Le chercheur juridique à Euro-Med, Mohamed Imad, a déclaré que la deuxième section de la Constitution marocaine, en particulier les chapitres 19 à 41, garantissait le droit de manifestation pacifique et d’expression d’opinion sans restriction ni poursuite, soulignant que ces articles assurent la protection des libertés académiques, de l’expression scientifique et éducative, artistique et littéraire. Le ministère de l’Éducation n’était pas d’accord lorsqu’il a décidé de suspendre les trois universitaires et de les renvoyer à une enquête.

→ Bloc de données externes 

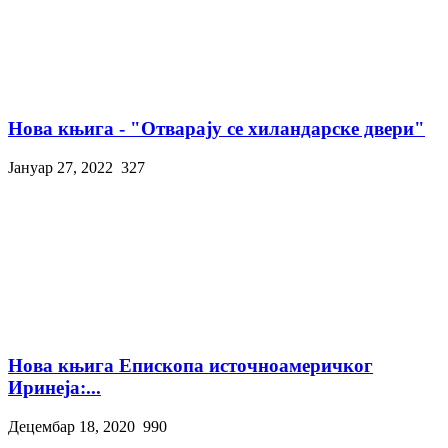
Нова књига - "Отварају се хиландарске двери"
Јануар 27, 2022
327
Нова књига Епископа источноамеричког
Иринеја:...
Децембар 18, 2020
990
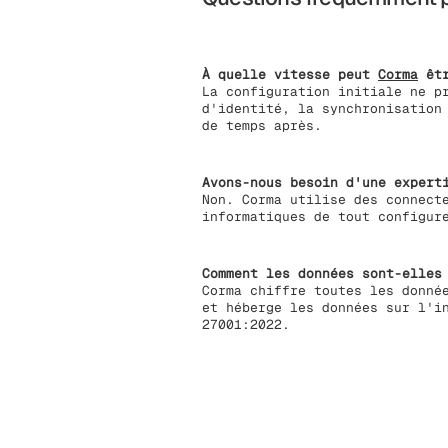
À quelle vitesse peut
Corma
êtr
La configuration initiale ne p
d'identité, la synchronisation
de temps après.
Avons-nous besoin d'une expert
Non. Corma utilise des connect
informatiques de tout configur
Comment les données sont-elles
Corma chiffre toutes les donné
et héberge les données sur l'i
27001:2022.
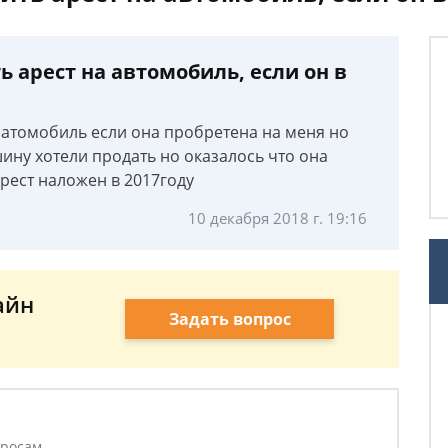
 арест на автомобиль, если он в
 атомобиль если она пробретена на меня но
ину хотели продать но оказалось что она
рест наложен в 2017году
10 декабря 2018 г. 19:16
айн
Задать вопрос
а
просам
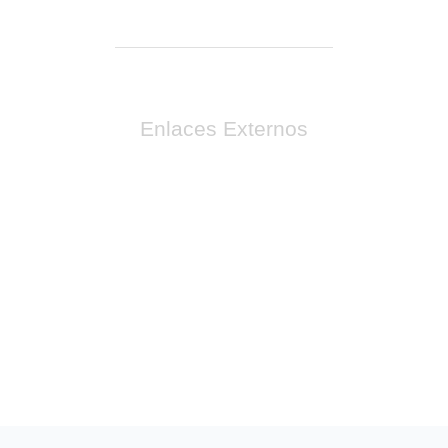
Enlaces Externos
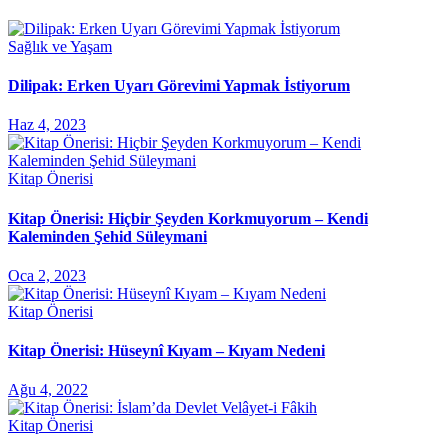
Sağlık ve Yaşam
Dilipak: Erken Uyarı Görevimi Yapmak İstiyorum
Haz 4, 2023
Kitap Önerisi
Kitap Önerisi: Hiçbir Şeyden Korkmuyorum – Kendi
Kaleminden Şehid Süleymani
Oca 2, 2023
Kitap Önerisi
Kitap Önerisi: Hüseynî Kıyam – Kıyam Nedeni
Ağu 4, 2022
Kitap Önerisi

"Imad" a montré que les protestations organisées par les étudiants au Maroc et l’adhésion des universitaires et des juristes à ce droit naturel ne nécessitaient pas le recours à la violence, ou l’émission de décisions arbitraires violant le droit des étudiants de poursuivre leur éducation sans privatisation ni prévention, en soulignant la nécessité de donner aux étudiants suffisamment d’espace pour exprimer leurs opinions et tenir compte de leurs demandes légitimes.

En conclusion, Euro-Med a appelé les autorités marocaines à instruire le ministère de l’Intérieur, l’éducation et la santé afin de respecter les droits garantis aux étudiants et aux travailleurs du secteur de l’éducation et de leur permettre d’exercer leurs droits sans aucune répercussion susceptible de menacer l’achèvement de leur carrière éducative, ou entraver le travail des universitaires qui utilisent leurs droits légaux pour exprimer leurs opinions sur les questions communautaires.